I spent part of the last two days (this was 2020) “at” the Ethical Innovation for Artificial Intelligence conference. Learned some stuff and it got me thinking; the most important bottom line on such things. Thanks to the organizers (at our end) Rohan Alexander and Kelly Lyon and all the speakers.
My own “bias” up front: in general, I find most discussions of ethical AI and algorithmic fairness too pious by half. I get frustrated by “AI Particularism” and “Descriptive Vigilance.”
Most AI in the wild is product. Product is generated by engineering and marketing.
Here’s my naive take. At times it felt like we were looking in the dark for something that might not be there. IF ML can be characterized as discovering a function that maps a bunch of data to a label output range, we seem to be saying “if there’s unfairness in the world that produces the data, what can you do?” One answer is clean up the data – minimize the bias-in/bias-out problem; one answer is to collect data on how what we mean by fair and unbiased and model that and then add that to the machine (an unfairness detector or a fairness injector); another one answer is be aware and beware how you use it?
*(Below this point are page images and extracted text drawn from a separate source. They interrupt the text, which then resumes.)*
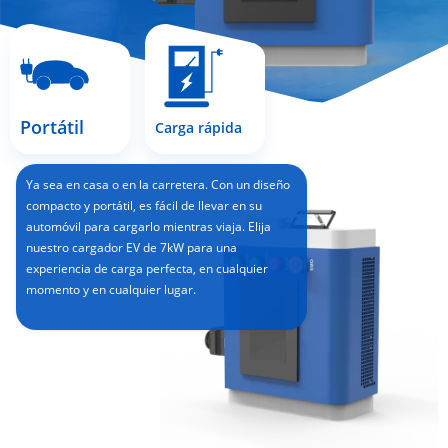
Portátil
Carga rápida
Ya sea en casa o en la carretera. Con un diseño
compacto y portátil, es fácil de llevar en su
automóvil para cargarlo mientras viaja. Elija
nuestro cargador EV de 7kW para una
experiencia de carga perfecta, en cualquier
momento y en cualquier lugar.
But in this mix is a conflation of a philosopher’s fairness and a sociologist’s fairness. The former is articulate-able, specifiable, arguable. The latter is more dynamic, emergent, historically contingent. At any point in social time and social space a group can say “yeah, but we can agree on X, Y, and Z” (like the philosophers) but sociologically speaking fair is what is inter- and extra-personally deemed fair in a given community. Unless you can design an algorithm that can be a member of a community, I don’t think you can build the fairness detector or fairness injector.
Perhaps it was discussed in a session I had to miss, but I’m looking for the big picture that is not bolted to the contemporary world and particular perspectives on that world. Where’s the 10,000 meter picture?
I keep hearing this fundamental tension: humans are humans’ problem because most of them are too cognitively limited to make smart decisions vs. humans are humans’ problem because most of them are just out for their own benefit. Then we bring AI into the mix and the ways it is good or bad depend on which of these one leans toward.
Interestingly, to me at least, is that you can pair this dichotomy with two perspectives on AI: AI as promise and AI as threat.
| Stupid Humans | Evil Humans | |
| AI Good | AI will solve all sorts of previously unsolvable problems and do a much better job of keeping the trains running on time and educating people and so on and so forth. | AI will replace ineffective social control with more absolute and even handed enforcement yielding higher levels of social order |
| AI Bad | For AI manipulating humans will be child’s play. Humans will lose their jobs as decision makers. Bad decisions will result without the benefit of contextual information that is important to humans. | AI will be a tool in the hands of the powerful. It will amplify all the bad tendencies that humans have. Computation (the algorithm said…) will replace traditional sources of legitimacy. |
You might have other things that go in the boxes; the point is not to quibble about that. Rather, I want to suggest that in this particular realm, AI doesn’t change anything, it’s not a new thing. And sometimes I think that we are being held back because too many of us think that it is.